#### [Task item]
The data must be copied over exactly and in full.
[[ Data shown, beginning ]]
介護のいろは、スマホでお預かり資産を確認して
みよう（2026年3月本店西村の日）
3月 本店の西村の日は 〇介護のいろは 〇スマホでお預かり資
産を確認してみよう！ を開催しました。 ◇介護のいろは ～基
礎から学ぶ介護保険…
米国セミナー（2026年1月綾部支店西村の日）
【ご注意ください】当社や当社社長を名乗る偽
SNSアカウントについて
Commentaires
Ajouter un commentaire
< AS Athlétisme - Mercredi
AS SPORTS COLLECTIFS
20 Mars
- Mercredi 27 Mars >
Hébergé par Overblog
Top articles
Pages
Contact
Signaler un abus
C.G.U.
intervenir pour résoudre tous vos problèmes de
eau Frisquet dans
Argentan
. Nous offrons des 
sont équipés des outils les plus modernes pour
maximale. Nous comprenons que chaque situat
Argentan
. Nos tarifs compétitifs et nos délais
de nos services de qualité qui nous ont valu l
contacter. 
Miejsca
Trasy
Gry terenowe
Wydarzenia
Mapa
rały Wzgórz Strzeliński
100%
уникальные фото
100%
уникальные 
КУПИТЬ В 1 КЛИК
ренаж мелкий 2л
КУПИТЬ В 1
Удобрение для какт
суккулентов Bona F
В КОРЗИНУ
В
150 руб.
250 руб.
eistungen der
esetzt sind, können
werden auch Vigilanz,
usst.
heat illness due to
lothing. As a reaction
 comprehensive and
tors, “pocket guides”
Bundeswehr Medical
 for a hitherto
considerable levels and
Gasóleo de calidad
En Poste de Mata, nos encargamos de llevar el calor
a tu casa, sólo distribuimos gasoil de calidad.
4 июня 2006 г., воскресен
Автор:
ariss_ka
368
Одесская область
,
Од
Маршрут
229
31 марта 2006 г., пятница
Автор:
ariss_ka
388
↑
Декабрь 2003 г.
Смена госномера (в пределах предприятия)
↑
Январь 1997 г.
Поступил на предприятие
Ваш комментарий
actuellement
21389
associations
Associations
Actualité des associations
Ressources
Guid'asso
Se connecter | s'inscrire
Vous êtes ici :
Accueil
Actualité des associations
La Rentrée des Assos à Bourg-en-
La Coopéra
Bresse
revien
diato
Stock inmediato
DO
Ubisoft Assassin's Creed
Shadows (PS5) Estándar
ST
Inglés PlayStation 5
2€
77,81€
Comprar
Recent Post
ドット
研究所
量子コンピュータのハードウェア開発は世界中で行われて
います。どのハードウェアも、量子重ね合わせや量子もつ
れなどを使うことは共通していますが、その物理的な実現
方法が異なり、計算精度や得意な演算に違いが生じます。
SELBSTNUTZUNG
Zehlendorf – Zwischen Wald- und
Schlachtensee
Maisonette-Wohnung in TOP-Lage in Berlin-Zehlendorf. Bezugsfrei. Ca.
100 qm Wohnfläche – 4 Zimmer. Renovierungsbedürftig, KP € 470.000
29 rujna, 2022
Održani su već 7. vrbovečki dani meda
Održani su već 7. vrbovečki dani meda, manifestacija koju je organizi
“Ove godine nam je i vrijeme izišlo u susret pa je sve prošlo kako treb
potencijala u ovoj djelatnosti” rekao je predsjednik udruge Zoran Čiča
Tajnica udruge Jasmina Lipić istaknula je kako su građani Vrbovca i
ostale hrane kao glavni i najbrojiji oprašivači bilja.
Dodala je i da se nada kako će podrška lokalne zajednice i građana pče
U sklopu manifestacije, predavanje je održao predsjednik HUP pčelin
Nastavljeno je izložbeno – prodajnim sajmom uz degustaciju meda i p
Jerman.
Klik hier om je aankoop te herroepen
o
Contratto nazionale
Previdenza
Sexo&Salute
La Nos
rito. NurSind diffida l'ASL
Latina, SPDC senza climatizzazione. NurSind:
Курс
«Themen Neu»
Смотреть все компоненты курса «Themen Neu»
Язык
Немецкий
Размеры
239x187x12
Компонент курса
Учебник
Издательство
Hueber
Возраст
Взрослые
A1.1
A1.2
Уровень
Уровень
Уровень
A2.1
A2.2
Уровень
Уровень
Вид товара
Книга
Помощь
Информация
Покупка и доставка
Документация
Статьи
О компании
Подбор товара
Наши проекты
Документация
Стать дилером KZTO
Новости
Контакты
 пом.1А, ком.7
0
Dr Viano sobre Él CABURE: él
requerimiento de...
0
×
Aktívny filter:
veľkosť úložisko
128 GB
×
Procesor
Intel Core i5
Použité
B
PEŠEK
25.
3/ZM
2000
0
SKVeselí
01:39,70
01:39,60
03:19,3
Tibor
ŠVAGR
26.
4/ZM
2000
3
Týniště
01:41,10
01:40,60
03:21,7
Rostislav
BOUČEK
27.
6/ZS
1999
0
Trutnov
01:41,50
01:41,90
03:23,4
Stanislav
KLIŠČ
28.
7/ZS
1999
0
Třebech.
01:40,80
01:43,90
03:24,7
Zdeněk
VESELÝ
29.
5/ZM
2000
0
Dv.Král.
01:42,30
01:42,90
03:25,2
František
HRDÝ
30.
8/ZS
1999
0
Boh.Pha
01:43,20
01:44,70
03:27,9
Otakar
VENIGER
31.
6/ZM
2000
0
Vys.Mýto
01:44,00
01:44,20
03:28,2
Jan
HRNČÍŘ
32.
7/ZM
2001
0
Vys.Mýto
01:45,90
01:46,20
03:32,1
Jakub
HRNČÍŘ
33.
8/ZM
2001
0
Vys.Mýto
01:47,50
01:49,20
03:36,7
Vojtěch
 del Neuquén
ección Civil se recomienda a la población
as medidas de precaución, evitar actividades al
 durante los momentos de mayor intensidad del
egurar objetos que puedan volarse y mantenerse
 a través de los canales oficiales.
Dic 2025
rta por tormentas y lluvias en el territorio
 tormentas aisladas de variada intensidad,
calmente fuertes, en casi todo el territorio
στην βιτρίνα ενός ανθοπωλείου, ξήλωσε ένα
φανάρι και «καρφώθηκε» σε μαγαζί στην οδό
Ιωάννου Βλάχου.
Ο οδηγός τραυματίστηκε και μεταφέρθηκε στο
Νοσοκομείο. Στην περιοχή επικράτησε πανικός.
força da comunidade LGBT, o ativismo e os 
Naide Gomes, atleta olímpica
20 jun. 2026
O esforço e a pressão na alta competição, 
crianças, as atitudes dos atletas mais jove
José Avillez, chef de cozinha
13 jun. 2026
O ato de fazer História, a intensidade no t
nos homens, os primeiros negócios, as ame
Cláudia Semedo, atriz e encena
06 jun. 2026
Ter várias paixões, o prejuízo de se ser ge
[[ Data shown, end ]]
#### [Output of the exercise]
介護のいろは、スマホでお預かり資産を確認して
みよう（2026年3月本店西村の日）
3月 本店の西村の日は 〇介護のいろは 〇スマホでお預かり資
産を確認してみよう！ を開催しました。 ◇介護のいろは ～基
礎から学ぶ介護保険…
米国セミナー（2026年1月綾部支店西村の日）
【ご注意ください】当社や当社社長を名乗る偽
SNSアカウントについて
Commentaires
Ajouter un commentaire
< AS Athlétisme - Mercredi
AS SPORTS COLLECTIFS
20 Mars
- Mercredi 27 Mars >
Hébergé par Overblog
Top articles
Pages
Contact
Signaler un abus
C.G.U.
intervenir pour résoudre tous vos problèmes de
eau Frisquet dans
Argentan
. Nous offrons des 
sont équipés des outils les plus modernes pour
maximale. Nous comprenons que chaque situat
Argentan
. Nos tarifs compétitifs et nos délais
de nos services de qualité qui nous ont valu l
contacter. 
Miejsca
Trasy
Gry terenowe
Wydarzenia
Mapa
rały Wzgórz Strzeliński
100%
уникальные фото
100%
уникальные 
КУПИТЬ В 1 КЛИК
ренаж мелкий 2л
КУПИТЬ В 1
Удобрение для какт
суккулентов Bona F
В КОРЗИНУ
В
150 руб.
250 руб.
eistungen der
esetzt sind, können
werden auch Vigilanz,
usst.
heat illness due to
lothing. As a reaction
 comprehensive and
tors, “pocket guides”
Bundeswehr Medical
 for a hitherto
considerable levels and
Gasóleo de calidad
En Poste de Mata, nos encargamos de llevar el calor
a tu casa, sólo distribuimos gasoil de calidad.
4 июня 2006 г., воскресен
Автор:
ariss_ka
368
Одесская область
,
Од
Маршрут
229
31 марта 2006 г., пятница
Автор:
ariss_ka
388
↑
Декабрь 2003 г.
Смена госномера (в пределах предприятия)
↑
Январь 1997 г.
Поступил на предприятие
Ваш комментарий
actuellement
21389
associations
Associations
Actualité des associations
Ressources
Guid'asso
Se connecter | s'inscrire
Vous êtes ici :
Accueil
Actualité des associations
La Rentrée des Assos à Bourg-en-
La Coopéra
Bresse
revien
diato
Stock inmediato
DO
Ubisoft Assassin's Creed
Shadows (PS5) Estándar
ST
Inglés PlayStation 5
2€
77,81€
Comprar
Recent Post
ドット
研究所
量子コンピュータのハードウェア開発は世界中で行われて
います。どのハードウェアも、量子重ね合わせや量子もつ
れなどを使うことは共通していますが、その物理的な実現
方法が異なり、計算精度や得意な演算に違いが生じます。
SELBSTNUTZUNG
Zehlendorf – Zwischen Wald- und
Schlachtensee
Maisonette-Wohnung in TOP-Lage in Berlin-Zehlendorf. Bezugsfrei. Ca.
100 qm Wohnfläche – 4 Zimmer. Renovierungsbedürftig, KP € 470.000
29 rujna, 2022
Održani su već 7. vrbovečki dani meda
Održani su već 7. vrbovečki dani meda, manifestacija koju je organizi
“Ove godine nam je i vrijeme izišlo u susret pa je sve prošlo kako treb
potencijala u ovoj djelatnosti” rekao je predsjednik udruge Zoran Čiča
Tajnica udruge Jasmina Lipić istaknula je kako su građani Vrbovca i
ostale hrane kao glavni i najbrojiji oprašivači bilja.
Dodala je i da se nada kako će podrška lokalne zajednice i građana pče
U sklopu manifestacije, predavanje je održao predsjednik HUP pčelin
Nastavljeno je izložbeno – prodajnim sajmom uz degustaciju meda i p
Jerman.
Klik hier om je aankoop te herroepen
o
Contratto nazionale
Previdenza
Sexo&Salute
La Nos
rito. NurSind diffida l'ASL
Latina, SPDC senza climatizzazione. NurSind:
Курс
«Themen Neu»
Смотреть все компоненты курса «Themen Neu»
Язык
Немецкий
Размеры
239x187x12
Компонент курса
Учебник
Издательство
Hueber
Возраст
Взрослые
A1.1
A1.2
Уровень
Уровень
Уровень
A2.1
A2.2
Уровень
Уровень
Вид товара
Книга
Помощь
Информация
Покупка и доставка
Документация
Статьи
О компании
Подбор товара
Наши проекты
Документация
Стать дилером KZTO
Новости
Контакты
 пом.1А, ком.7
0
Dr Viano sobre Él CABURE: él
requerimiento de...
0
×
Aktívny filter:
veľkosť úložisko
128 GB
×
Procesor
Intel Core i5
Použité
B
PEŠEK
25.
3/ZM
2000
0
SKVeselí
01:39,70
01:39,60
03:19,3
Tibor
ŠVAGR
26.
4/ZM
2000
3
Týniště
01:41,10
01:40,60
03:21,7
Rostislav
BOUČEK
27.
6/ZS
1999
0
Trutnov
01:41,50
01:41,90
03:23,4
Stanislav
KLIŠČ
28.
7/ZS
1999
0
Třebech.
01:40,80
01:43,90
03:24,7
Zdeněk
VESELÝ
29.
5/ZM
2000
0
Dv.Král.
01:42,30
01:42,90
03:25,2
František
HRDÝ
30.
8/ZS
1999
0
Boh.Pha
01:43,20
01:44,70
03:27,9
Otakar
VENIGER
31.
6/ZM
2000
0
Vys.Mýto
01:44,00
01:44,20
03:28,2
Jan
HRNČÍŘ
32.
7/ZM
2001
0
Vys.Mýto
01:45,90
01:46,20
03:32,1
Jakub
HRNČÍŘ
33.
8/ZM
2001
0
Vys.Mýto
01:47,50
01:49,20
03:36,7
Vojtěch
 del Neuquén
ección Civil se recomienda a la población
as medidas de precaución, evitar actividades al
 durante los momentos de mayor intensidad del
egurar objetos que puedan volarse y mantenerse
 a través de los canales oficiales.
Dic 2025
rta por tormentas y lluvias en el territorio
 tormentas aisladas de variada intensidad,
calmente fuertes, en casi todo el territorio
στην βιτρίνα ενός ανθοπωλείου, ξήλωσε ένα
φανάρι και «καρφώθηκε» σε μαγαζί στην οδό
Ιωάννου Βλάχου.
Ο οδηγός τραυματίστηκε και μεταφέρθηκε στο
Νοσοκομείο. Στην περιοχή επικράτησε πανικός.
força da comunidade LGBT, o ativismo e os 
Naide Gomes, atleta olímpica
20 jun. 2026
O esforço e a pressão na alta competição, 
crianças, as atitudes dos atletas mais jove
José Avillez, chef de cozinha
13 jun. 2026
O ato de fazer História, a intensidade no t
nos homens, os primeiros negócios, as ame
Cláudia Semedo, atriz e encena
06 jun. 2026
Ter várias paixões, o prejuízo de se ser ge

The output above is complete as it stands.